Today’s job: sleep.  Do not yet open eyes to the housekeeping and laundry put off through this week, waiting for you to wake up.

None of those things seem to have anything to do with writing.  They sound like the writer’s nemesis: a list of all the things that kept me from writing today.

I don’t see it that way.

To me, when I’ve just posted two articles on how to make the most of your writing time, it seems only fitting for the third to be about all the things that happen in the rest of our time, and the fact that some days your job is really just to sleep.  Some days, it is to mend house, or to jockey for strategic seating at your 8-year-old’s spring musical, or to go to work early to cover a friend’s class or to assist with the school Eucharist where the mayor shows up to honor your retiring head of school.  Other days it is to sit shoulder-to-shoulder as your son struggles through his first research project or be on hand as he dresses for his first dance.  Some nights it is to sit at a table along the sidewalk at Rocco’s Tacos with an old friend who has come to town, laughing and talking until the busboy says he needs to carry in the table and chairs because the bar is closed.

Strategize your writing time, yes.  But there are days when a writer’s life is about the living of life, the connections with others.  When insight and understanding comes from having lived through the weakness of sickness or broken appliances or bad schedules and struggling children.

So today’s post is in honor of those days — recognizing that today’s writing chore really is to sleep, recovering from the week’s experience so I’ll have it in me to write tomorrow.

An observation I would offer is that much of this week I was pushed out of my comfort zone.  Things did not go the way I wanted.

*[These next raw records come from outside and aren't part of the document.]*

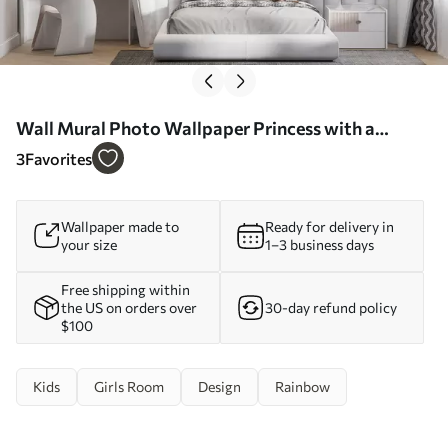
Wall Mural Photo Wallpaper Princess with a
unicorn in a fairy tale world Nr. u96869
3
Favorites
Wallpaper made to
Ready for delivery in
your size
1–3 business days
Free shipping within
the US on orders over
30-day refund policy
$100
Kids
Girls Room
Design
Rainbow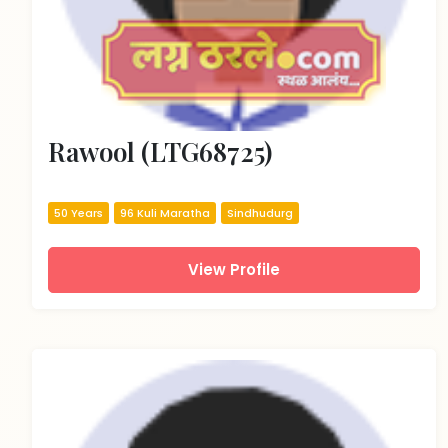
Rawool (LTG68725)
50 Years
96 Kuli Maratha
Sindhudurg
View Profile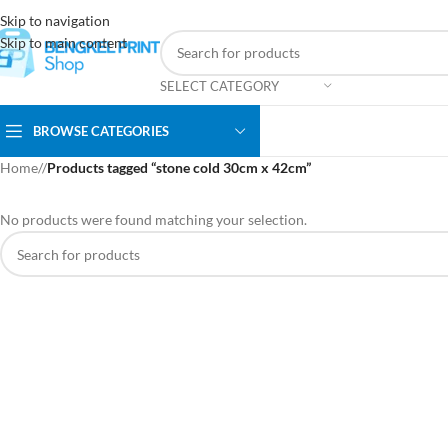
Skip to navigation
Skip to main content
SELECT CATEGORY
BROWSE CATEGORIES
Home
/
Products tagged “stone cold 30cm x 42cm”
No products were found matching your selection.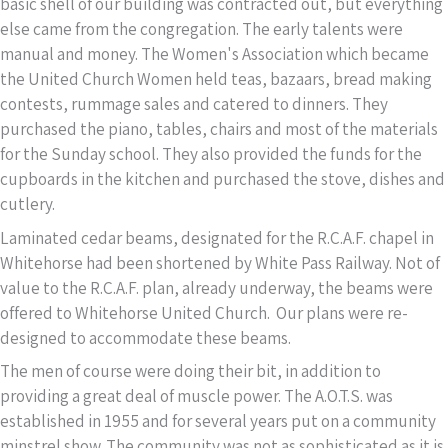
basic shell of our building was contracted out, but everything
else came from the congregation. The early talents were
manual and money. The Women's Association which became
the United Church Women held teas, bazaars, bread making
contests, rummage sales and catered to dinners. They
purchased the piano, tables, chairs and most of the materials
for the Sunday school. They also provided the funds for the
cupboards in the kitchen and purchased the stove, dishes and
cutlery.
Laminated cedar beams, designated for the R.C.A.F. chapel in
Whitehorse had been shortened by White Pass Railway. Not of
value to the R.C.A.F. plan, already underway, the beams were
offered to Whitehorse United Church. Our plans were re-
designed to accommodate these beams.
The men of course were doing their bit, in addition to
providing a great deal of muscle power. The A.O.T.S. was
established in 1955 and for several years put on a community
minstrel show. The community was not as sophisticated as it is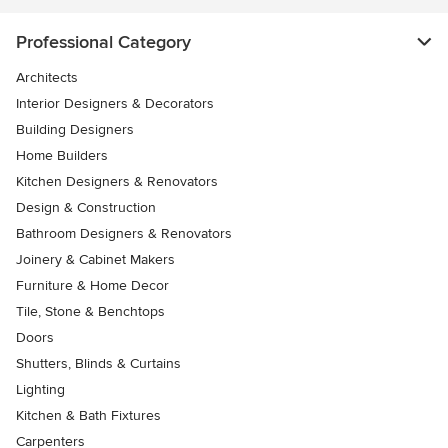
Professional Category
Architects
Interior Designers & Decorators
Building Designers
Home Builders
Kitchen Designers & Renovators
Design & Construction
Bathroom Designers & Renovators
Joinery & Cabinet Makers
Furniture & Home Decor
Tile, Stone & Benchtops
Doors
Shutters, Blinds & Curtains
Lighting
Kitchen & Bath Fixtures
Carpenters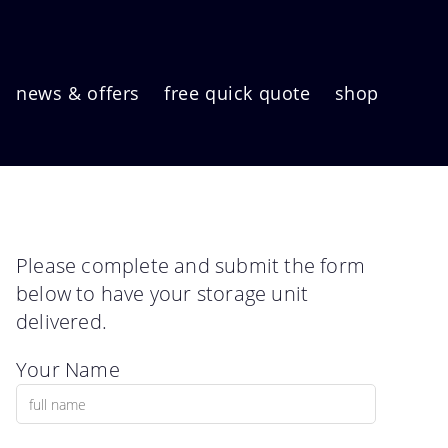
news & offers
free quick quote
shop
Please complete and submit the form
below to have your storage unit
delivered.
Your Name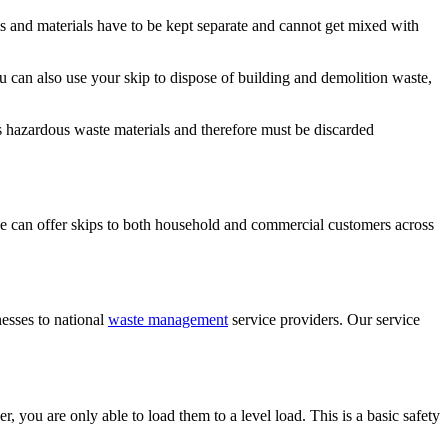
ems and materials have to be kept separate and cannot get mixed with
 can also use your skip to dispose of building and demolition waste,
 as hazardous waste materials and therefore must be discarded
 can offer skips to both household and commercial customers across
nesses to national
waste management
service providers. Our service
, you are only able to load them to a level load. This is a basic safety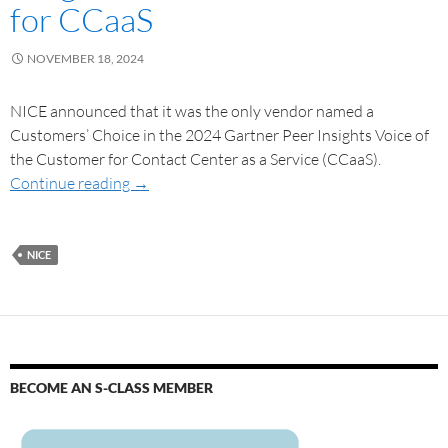
for CCaaS
NOVEMBER 18, 2024
NICE announced that it was the only vendor named a
Customers’ Choice in the 2024 Gartner Peer Insights Voice of
the Customer for Contact Center as a Service (CCaaS).
Continue reading
→
NICE
BECOME AN S-CLASS MEMBER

I had to put my intentional schedules aside to do things I hadn’t planned on doing. I even managed to back into my ex’s car in my driveway – while leaving him to watch our kids so I could go out to meet the boyfriend I’d dated before marriage. Crunch.

As writers, we don’t write “screw up” as a to-do item on our calendar, but isn’t the imperfection of life where much of inspiration comes from? Awkwardness, inconvenience, failures, crossed wires, confusion.  The realistic brokenness of life happens out there — not in all our planning while sitting at the computer or our writing desk or wherever we work — but sometimes in those hookie moments when we needed to be working but life intervened.  It’s just worth saying, to all of us struggling to work writing hours into our days, there are times to embrace the chaos of life, wecome it in and even count it as part of your writing goal.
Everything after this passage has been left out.